━━ Source data

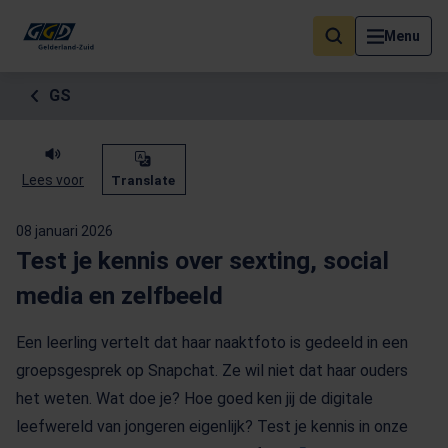
Als de resultaten voor automatisch aanvullen beschikbaar zijn, geb
Menu
GS
Lees voor
Translate
08 januari 2026
Test je kennis over sexting, social
media en zelfbeeld
Een leerling vertelt dat haar naaktfoto is gedeeld in een
groepsgesprek op Snapchat. Ze wil niet dat haar ouders
het weten. Wat doe je? Hoe goed ken jij de digitale
leefwereld van jongeren eigenlijk? Test je kennis in onze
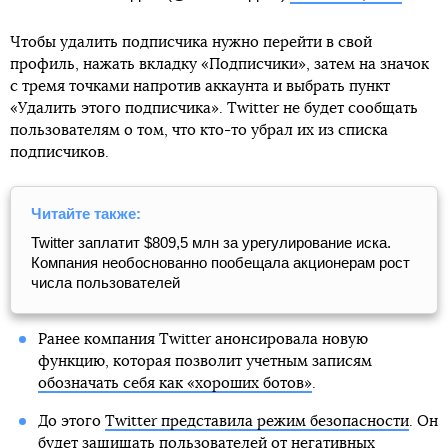
Чтобы удалить подписчика нужно перейти в свой
профиль, нажать вкладку «Подписчики», затем на значок
с тремя точками напротив аккаунта и выбрать пункт
«Удалить этого подписчика». Twitter не будет сообщать
пользователям о том, что кто-то убрал их из списка
подписчиков.
Читайте также:
Twitter заплатит $809,5 млн за урегулирование иска.
Компания необоснованно пообещала акционерам рост
числа пользователей
Ранее компания Twitter анонсировала новую
функцию, которая позволит учетным записям
обозначать себя как «хороших ботов»
.
До этого
Twitter представила режим безопасности
. Он
будет защищать пользователей от негативных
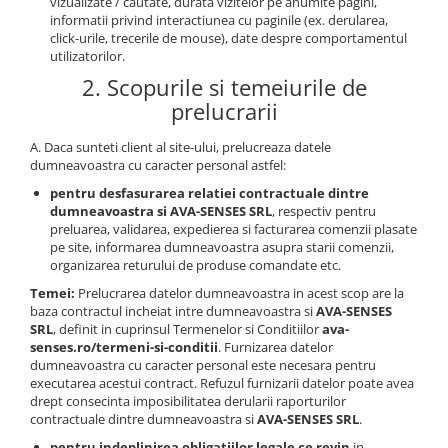
vizualizate / cautate, durata vizitelor pe anumite pagini,
informatii privind interactiunea cu paginile (ex. derularea,
click-urile, trecerile de mouse), date despre comportamentul
utilizatorilor.
2. Scopurile si temeiurile de
prelucrarii
A. Daca sunteti client al site-ului, prelucreaza datele
dumneavoastra cu caracter personal astfel:
pentru desfasurarea relatiei contractuale dintre
dumneavoastra si AVA-SENSES SRL
, respectiv pentru
preluarea, validarea, expedierea si facturarea comenzii plasate
pe site, informarea dumneavoastra asupra starii comenzii,
organizarea returului de produse comandate etc.
Temei:
Prelucrarea datelor dumneavoastra in acest scop are la
baza contractul incheiat intre dumneavoastra si
AVA-SENSES
SRL
, definit in cuprinsul Termenelor si Conditiilor
ava-
senses.ro/termeni-si-conditii
. Furnizarea datelor
dumneavoastra cu caracter personal este necesara pentru
executarea acestui contract. Refuzul furnizarii datelor poate avea
drept consecinta imposibilitatea derularii raporturilor
contractuale dintre dumneavoastra si
AVA-SENSES SRL
.
pentru indeplinirea obligatiilor legale ce revin
in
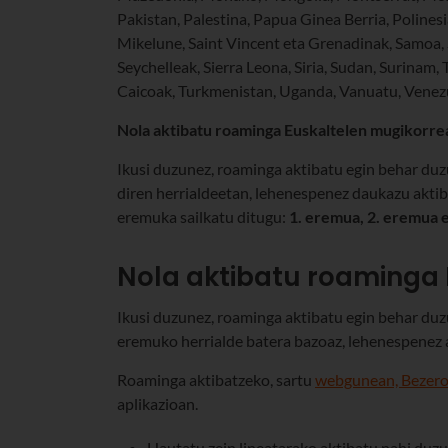
Pakistan, Palestina, Papua Ginea Berria, Polinesi
Mikelune, Saint Vincent eta Grenadinak, Samoa, S
Seychelleak, Sierra Leona, Siria, Sudan, Surinam, 
Caicoak, Turkmenistan, Uganda, Vanuatu, Venez
Nola aktibatu roaminga Euskaltelen mugikorre
Ikusi duzunez, roaminga aktibatu egin behar du
diren herrialdeetan, lehenespenez daukazu aktib
eremuka sailkatu ditugu:
1. eremua, 2. eremua 
Nola aktibatu roaminga
Ikusi duzunez, roaminga aktibatu egin behar duzu
eremuko herrialde batera bazoaz, lehenespenez a
Roaminga aktibatzeko, sartu
webgunean, Bezer
aplikazioan.
Hautatu zein lineatarako aktibatu nahi duz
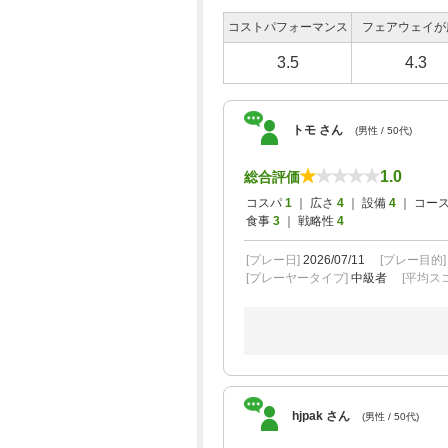
コストパフォーマンス
フェアウェイが
3.5
4.3
トモ さん
(男性 / 50代)
1.0
総合評価
コスパ
1
｜ 広さ
4
｜ 設備
4
｜ コー
食事
3
｜ 戦略性
4
[プレー日]
2026/07/11
[プレー目的
[プレーヤータイプ]
中級者
[平均スコ
hjpak さん
(男性 / 50代)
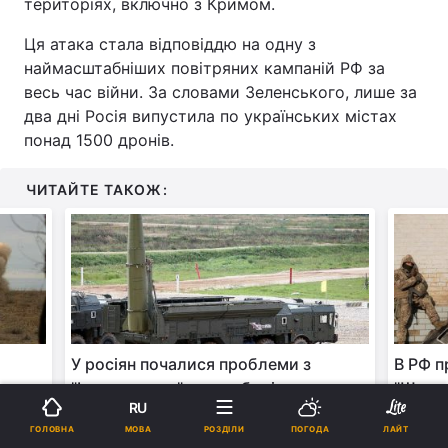
територіях, включно з Кримом.
Ця атака стала відповіддю на одну з
наймасштабніших повітряних кампаній РФ за
весь час війни. За словами Зеленського, лише за
два дні Росія випустила по українських містах
понад 1500 дронів.
ЧИТАЙТЕ ТАКОЖ:
У росіян почалися проблеми з
В РФ п
"Іскандерами": подробиці
"Шахед
RU
- Фле
МОВА
ГОЛОВНА
РОЗДІЛИ
ПОГОДА
ЛАЙТ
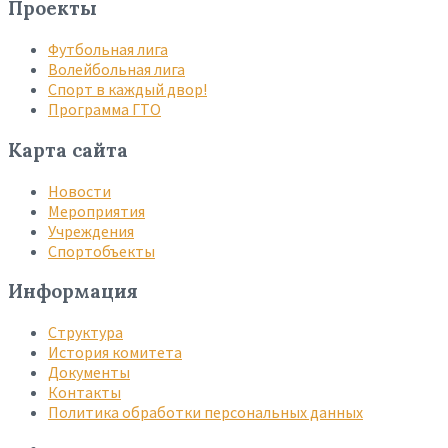
Проекты
Футбольная лига
Волейбольная лига
Спорт в каждый двор!
Программа ГТО
Карта сайта
Новости
Мероприятия
Учреждения
Спортобъекты
Информация
Структура
История комитета
Документы
Контакты
Политика обработки персональных данных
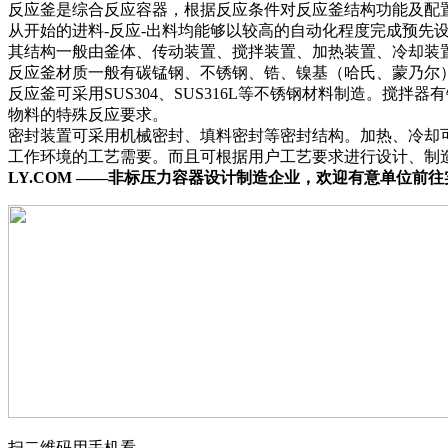
反应釜是综合反应容器，根据反应条件对反应釜结构功能及配
从开始的进料-反应-出料均能够以较高的自动化程度完成预先
其结构一般由釜体、传动装置、搅拌装置、加热装置、冷却装
反应釜材质一般有碳锰钢、不锈钢、锆、镍基（哈氏、蒙乃尔
反应釜可采用SUS304、SUS316L等不锈钢材料制造。
物料的特殊反应要求。
密封装置可采用机械密封、填料密封等密封结构。加热、冷却
工作环境的工艺需要。而且可根据用户工艺要求进行设计、制
LY.COM ——非标压力容器设计制造企业，欢迎有意单位前
扫二维码用手机看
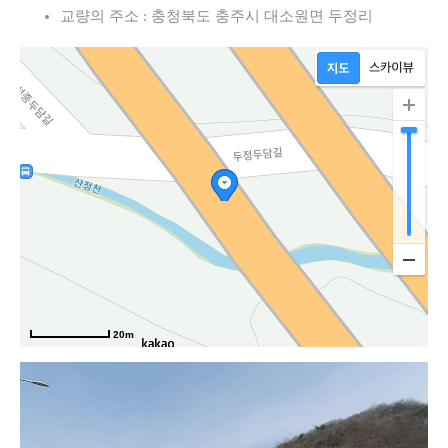
교량의 주소 : 충청북도 충주시 대소원면 두정리
20m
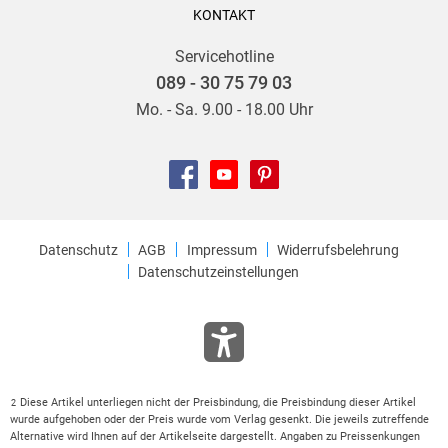
KONTAKT
Servicehotline
089 - 30 75 79 03
Mo. - Sa. 9.00 - 18.00 Uhr
Datenschutz
AGB
Impressum
Widerrufsbelehrung
Datenschutzeinstellungen
Diese Artikel unterliegen nicht der Preisbindung, die Preisbindung dieser Artikel
2
wurde aufgehoben oder der Preis wurde vom Verlag gesenkt. Die jeweils zutreffende
Alternative wird Ihnen auf der Artikelseite dargestellt. Angaben zu Preissenkungen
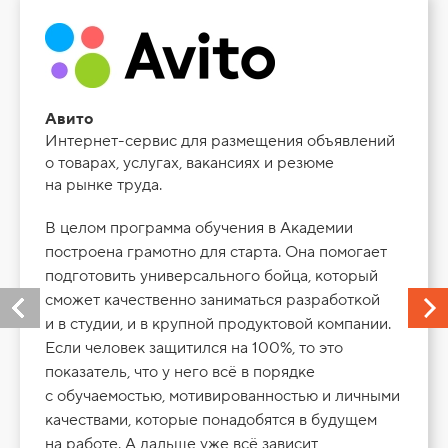
Авито
Интернет-сервис для размещения объявлений
о товарах, услугах, вакансиях и резюме
на рынке труда.
В целом программа обучения в Академии
построена грамотно для старта. Она помогает
подготовить универсального бойца, который
сможет качественно заниматься разработкой
и в студии, и в крупной продуктовой компании.
Если человек защитился на 100%, то это
показатель, что у него всё в порядке
с обучаемостью, мотивированностью и личными
качествами, которые понадобятся в будущем
на работе. А дальше уже всё зависит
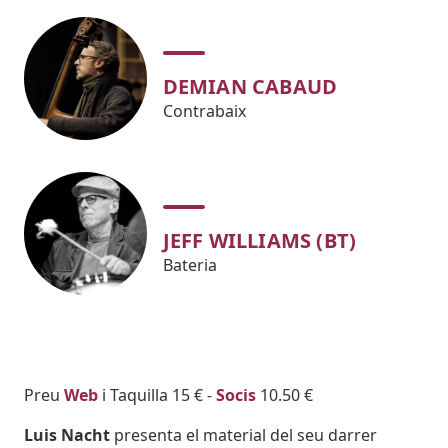
DEMIAN CABAUD
Contrabaix
JEFF WILLIAMS (BT)
Bateria
Body
Preu
Web
i Taquilla 15 € -
Socis
10.50 €
Luis Nacht
presenta el material del seu darrer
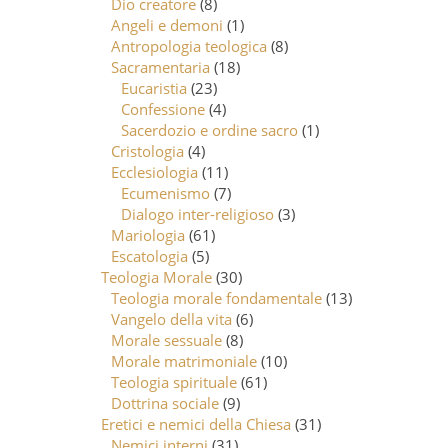
Dio creatore
(8)
Angeli e demoni
(1)
Antropologia teologica
(8)
Sacramentaria
(18)
Eucaristia
(23)
Confessione
(4)
Sacerdozio e ordine sacro
(1)
Cristologia
(4)
Ecclesiologia
(11)
Ecumenismo
(7)
Dialogo inter-religioso
(3)
Mariologia
(61)
Escatologia
(5)
Teologia Morale
(30)
Teologia morale fondamentale
(13)
Vangelo della vita
(6)
Morale sessuale
(8)
Morale matrimoniale
(10)
Teologia spirituale
(61)
Dottrina sociale
(9)
Eretici e nemici della Chiesa
(31)
Nemici interni
(31)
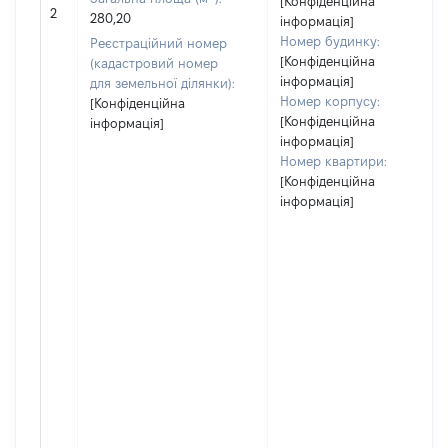
[Конфіденційна
2
280,20
інформація]
Номер будинку:
Реєстраційний номер
[Конфіденційна
(кадастровий номер
інформація]
для земельної ділянки):
Номер корпусу:
[Конфіденційна
[Конфіденційна
інформація]
інформація]
Номер квартири:
[Конфіденційна
інформація]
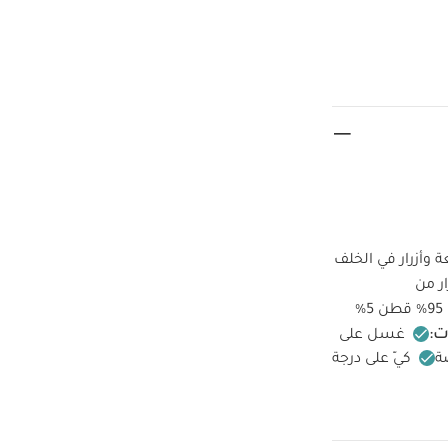
 وأزرار في الخلف
ار من
الطبقة الخارجية: 95‏‏%‏‏ قطن 5‏‏%‏‏
ت:
غسل على
ة
كيّ على درجة
جانب الداخلي
قد
ما قطعة واحدة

━━━━

Line by line, output the material above exactly, passing over the pictures.

Als de resultaten voor automatisch aanvullen beschikbaar zijn, geb
Menu
GS
Lees voor
Translate
08 januari 2026
Test je kennis over sexting, social
media en zelfbeeld
Een leerling vertelt dat haar naaktfoto is gedeeld in een
groepsgesprek op Snapchat. Ze wil niet dat haar ouders
het weten. Wat doe je? Hoe goed ken jij de digitale
leefwereld van jongeren eigenlijk? Test je kennis in onze
Чтобы удалить подписчика нужно перейти в свой
профиль, нажать вкладку «Подписчики», затем на значок
с тремя точками напротив аккаунта и выбрать пункт
«Удалить этого подписчика». Twitter не будет сообщать
пользователям о том, что кто-то убрал их из списка
подписчиков.
Читайте также:
Twitter заплатит $809,5 млн за урегулирование иска.
Компания необоснованно пообещала акционерам рост
числа пользователей
Ранее компания Twitter анонсировала новую
функцию, которая позволит учетным записям
обозначать себя как «хороших ботов»
.
До этого
Twitter представила режим безопасности
. Он
будет защищать пользователей от негативных
vizualizate / cautate, durata vizitelor pe anumite pagini,
informatii privind interactiunea cu paginile (ex. derularea,
click-urile, trecerile de mouse), date despre comportamentul
utilizatorilor.
2. Scopurile si temeiurile de
prelucrarii
A. Daca sunteti client al site-ului, prelucreaza datele
dumneavoastra cu caracter personal astfel:
pentru desfasurarea relatiei contractuale dintre
dumneavoastra si AVA-SENSES SRL
, respectiv pentru
preluarea, validarea, expedierea si facturarea comenzii plasate
pe site, informarea dumneavoastra asupra starii comenzii,
organizarea returului de produse comandate etc.
Temei:
Prelucrarea datelor dumneavoastra in acest scop are la
baza contractul incheiat intre dumneavoastra si
AVA-SENSES
SRL
, definit in cuprinsul Termenelor si Conditiilor
ava-
senses.ro/termeni-si-conditii
. Furnizarea datelor
dumneavoastra cu caracter personal este necesara pentru
executarea acestui contract. Refuzul furnizarii datelor poate avea
drept consecinta imposibilitatea derularii raporturilor
contractuale dintre dumneavoastra si
AVA-SENSES SRL
.
pentru indeplinirea obligatiilor legale ce revin
in
Pakistan, Palestina, Papua Ginea Berria, Polinesi
Mikelune, Saint Vincent eta Grenadinak, Samoa, S
Seychelleak, Sierra Leona, Siria, Sudan, Surinam, 
Caicoak, Turkmenistan, Uganda, Vanuatu, Venez
Nola aktibatu roaminga Euskaltelen mugikorre
Ikusi duzunez, roaminga aktibatu egin behar du
diren herrialdeetan, lehenespenez daukazu aktib
eremuka sailkatu ditugu:
1. eremua, 2. eremua 
Nola aktibatu roaminga
Ikusi duzunez, roaminga aktibatu egin behar duzu
eremuko herrialde batera bazoaz, lehenespenez a
Roaminga aktibatzeko, sartu
webgunean, Bezer
aplikazioan.
Hautatu zein lineatarako aktibatu nahi duz
コストパフォーマンス
フェアウェイが
3.5
4.3
トモ さん
(男性 / 50代)
1.0
総合評価
コスパ
1
｜ 広さ
4
｜ 設備
4
｜ コー
食事
3
｜ 戦略性
4
[プレー日]
2026/07/11
[プレー目的
[プレーヤータイプ]
中級者
[平均スコ
hjpak さん
(男性 / 50代)
територіях, включно з Кримом.
Ця атака стала відповіддю на одну з
наймасштабніших повітряних кампаній РФ за
весь час війни. За словами Зеленського, лише за
два дні Росія випустила по українських містах
понад 1500 дронів.
ЧИТАЙТЕ ТАКОЖ:
У росіян почалися проблеми з
В РФ п
"Іскандерами": подробиці
"Шахед
RU
- Фле
МОВА
ГОЛОВНА
РОЗДІЛИ
ПОГОДА
ЛАЙТ
Проекты
Футбольная лига
Волейбольная лига
Спорт в каждый двор!
Программа ГТО
Карта сайта
Новости
Мероприятия
Учреждения
Спортобъекты
Информация
Структура
История комитета
Документы
Контакты
Политика обработки персональных данных
反应釜是综合反应容器，根据反应条件对反应釜结构功能及配
从开始的进料-反应-出料均能够以较高的自动化程度完成预先
其结构一般由釜体、传动装置、搅拌装置、加热装置、冷却装
反应釜材质一般有碳锰钢、不锈钢、锆、镍基（哈氏、蒙乃尔
反应釜可采用SUS304、SUS316L等不锈钢材料制造。
物料的特殊反应要求。
密封装置可采用机械密封、填料密封等密封结构。加热、冷却
工作环境的工艺需要。而且可根据用户工艺要求进行设计、制
LY.COM ——非标压力容器设计制造企业，欢迎有意单位前
扫二维码用手机看
교량의 주소 : 충청북도 충주시 대소원면 두정리
20m
KONTAKT
Servicehotline
089 - 30 75 79 03
Mo. - Sa. 9.00 - 18.00 Uhr
Datenschutz
AGB
Impressum
Widerrufsbelehrung
Datenschutzeinstellungen
Diese Artikel unterliegen nicht der Preisbindung, die Preisbindung dieser Artikel
2
wurde aufgehoben oder der Preis wurde vom Verlag gesenkt. Die jeweils zutreffende
Alternative wird Ihnen auf der Artikelseite dargestellt. Angaben zu Preissenkungen
Авито
Интернет-сервис для размещения объявлений
о товарах, услугах, вакансиях и резюме
на рынке труда.
В целом программа обучения в Академии
построена грамотно для старта. Она помогает
подготовить универсального бойца, который
сможет качественно заниматься разработкой
и в студии, и в крупной продуктовой компании.
Если человек защитился на 100%, то это
показатель, что у него всё в порядке
с обучаемостью, мотивированностью и личными
качествами, которые понадобятся в будущем
на работе. А дальше уже всё зависит
DEMIAN CABAUD
Contrabaix
JEFF WILLIAMS (BT)
Bateria
Body
Preu
Web
i Taquilla 15 € -
Socis
10.50 €
Luis Nacht
presenta el material del seu darrer
Dio creatore
(8)
Angeli e demoni
(1)
Antropologia teologica
(8)
Sacramentaria
(18)
Eucaristia
(23)
Confessione
(4)
Sacerdozio e ordine sacro
(1)
Cristologia
(4)
Ecclesiologia
(11)
Ecumenismo
(7)
Dialogo inter-religioso
(3)
Mariologia
(61)
Escatologia
(5)
Teologia Morale
(30)
Teologia morale fondamentale
(13)
Vangelo della vita
(6)
Morale sessuale
(8)
Morale matrimoniale
(10)
Teologia spirituale
(61)
Dottrina sociale
(9)
Eretici e nemici della Chiesa
(31)
Nemici interni
(31)
[Конфіденційна
2
280,20
інформація]
Номер будинку:
Реєстраційний номер
[Конфіденційна
(кадастровий номер
інформація]
для земельної ділянки):
Номер корпусу:
[Конфіденційна
[Конфіденційна
інформація]
інформація]
Номер квартири:
[Конфіденційна
інформація]
 وأزرار في الخلف
ار من
الطبقة الخارجية: 95‏‏%‏‏ قطن 5‏‏%‏‏
ت:
غسل على
ة
كيّ على درجة
جانب الداخلي
قد
ما قطعة واحدة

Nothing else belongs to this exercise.